● **Raw data**
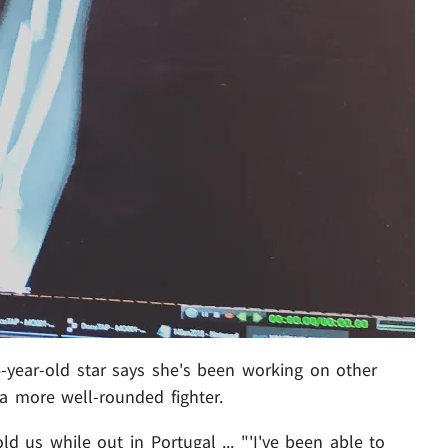
4-year-old star says she's been working on other
 a more well-rounded fighter.
d us while out in Portugal ... "'I've been able to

● **What is expected**
An exact copy of the listing is required, excluding any pictures.

● **Answer area**
4-year-old star says she's been working on other
 a more well-rounded fighter.
d us while out in Portugal ... "'I've been able to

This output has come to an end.